Before our cargo bike landed at the front door on Christmas Day, mornings at my place were a dreary, carbon-emissions-powered slog with the KPop Demon Hunters soundtrack on repeat across three suburbs before I could even consider my own commute.
Over the course of an hour, I would jam my children into their car seats with an unedifying combination of threats and bribes that demeaned all of us. I would sit at traffic lights, slow to a crawl for school zones and, given the mad contest of parents on drop-off duty, end up parking closer to my house than the school gate. Then I’d burn some more fossil fuels to get to the next suburb and do it all over again at daycare.
No more! Instead of a hermetically sealed medium SUV insulating us against the world, we are part of that world on our e-bike – questioning why the local creek smells so bad (best guess is illegal industrial dumping), waving at drivers who stop to let us across the road, feeling every bump and crack along the poorly maintained local bike path.

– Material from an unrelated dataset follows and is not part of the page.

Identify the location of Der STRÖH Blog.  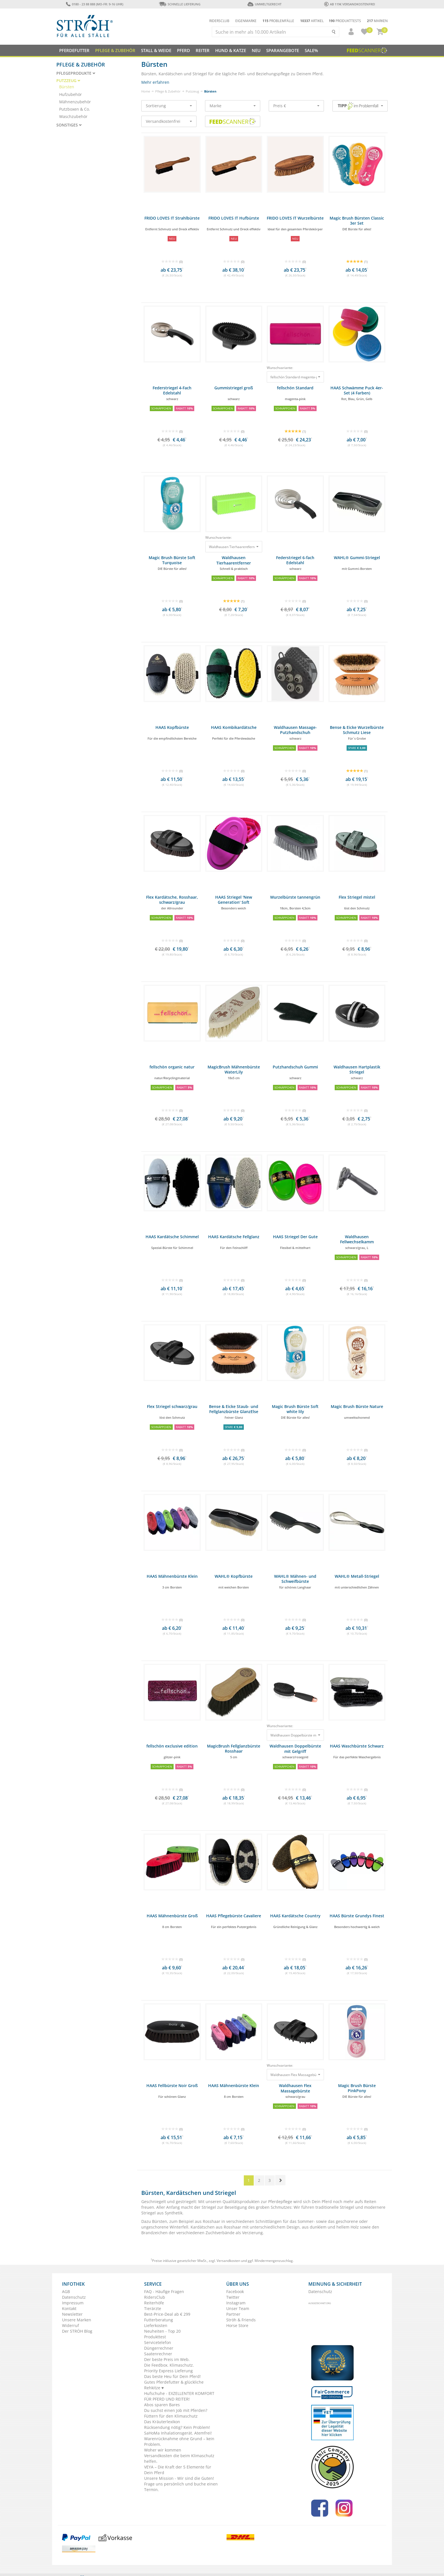
(77, 2331). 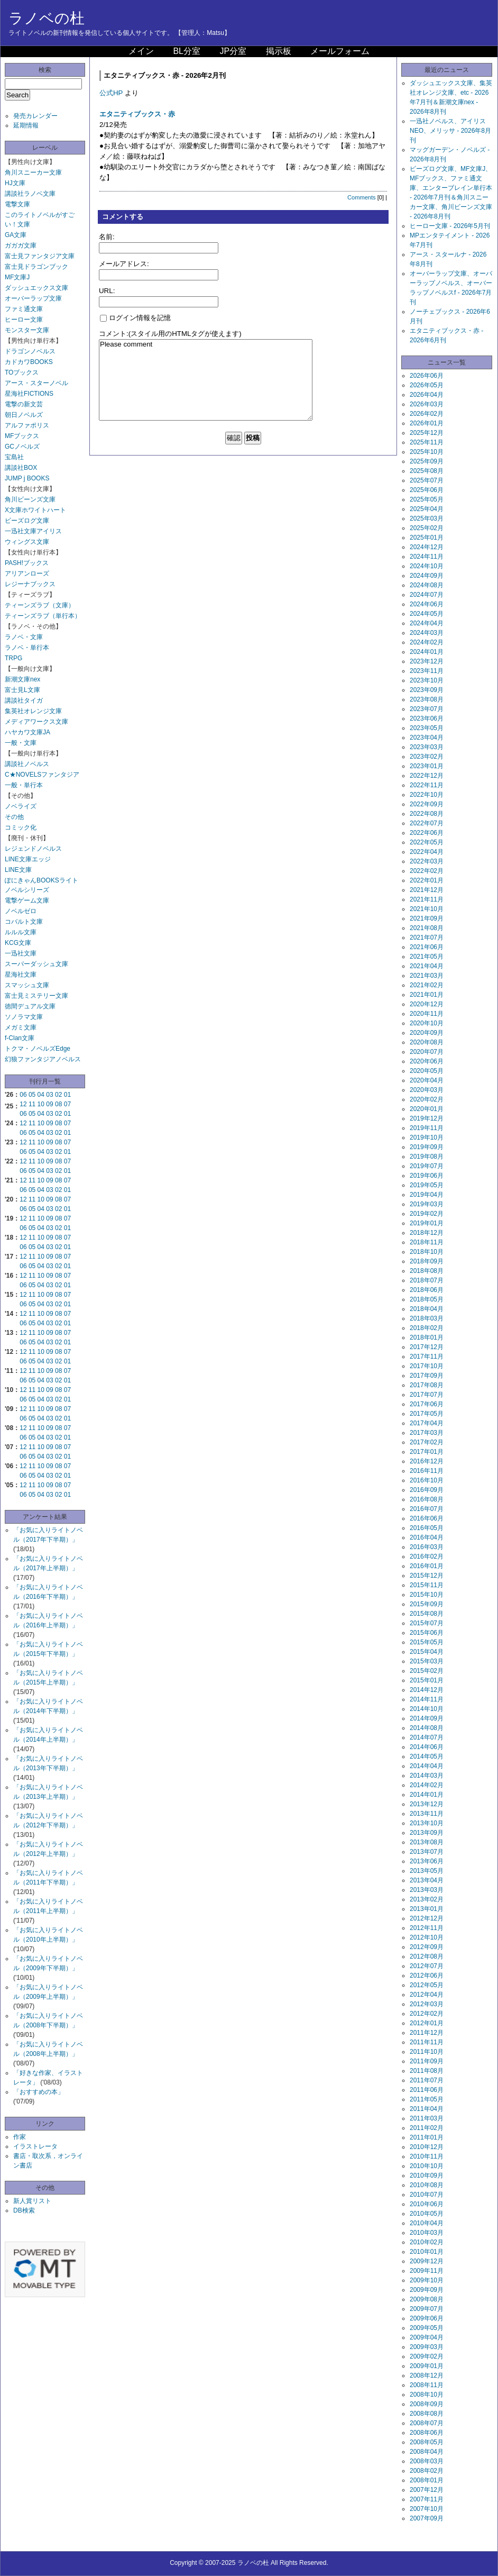 What do you see at coordinates (427, 1775) in the screenshot?
I see `2014年03月` at bounding box center [427, 1775].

As the weather changes and cool finally gets a grip on Sydney, we will don gloves and scarves; in summer, a quick ride to the beach after school rights all the world’s wrongs.
Riding an e-bike, says the 62-year-old man who sold me mine, is like becoming a teenager again. You fly along, the wind in your hair, so many pedestrian adult problems left in your slipstream. Traffic doesn’t exist in the bike lane. Ages does not weary you, for a motor will propel you uphill. The cost of fuel can’t touch you. And no need, whenever you run out of milk, to negotiate concrete pillars and snakes of trolleys in fumy shopping centre carparks.
The explosion of e-bikes locally has also been good for bicycle riders and pedestrians. Now drivers must always be alert to the possibility of a nearby bike, forcing them to slow down, to pay more attention.
E-biking has, of course, many limits – principally, that I forget to charge it with a monotony that would embarrass an amnesiac. And, still, pushing up even a slight incline is … punishing. If it’s rained, a slippery road is a literal fast track to your groceries, mobile phone and humiliated self splaying across the tarmac. Sitting on the back of our particular bike, if you are over the age of about six, is an undignified jam of knees into the armpits.
But for the time you’re on the bike – for me, 40 minutes of school dropping off instead of an hour – you’re flying. And there’s no K-pop.
Sally Rawsthorne is The Sydney Morning Herald’s higher education reporter.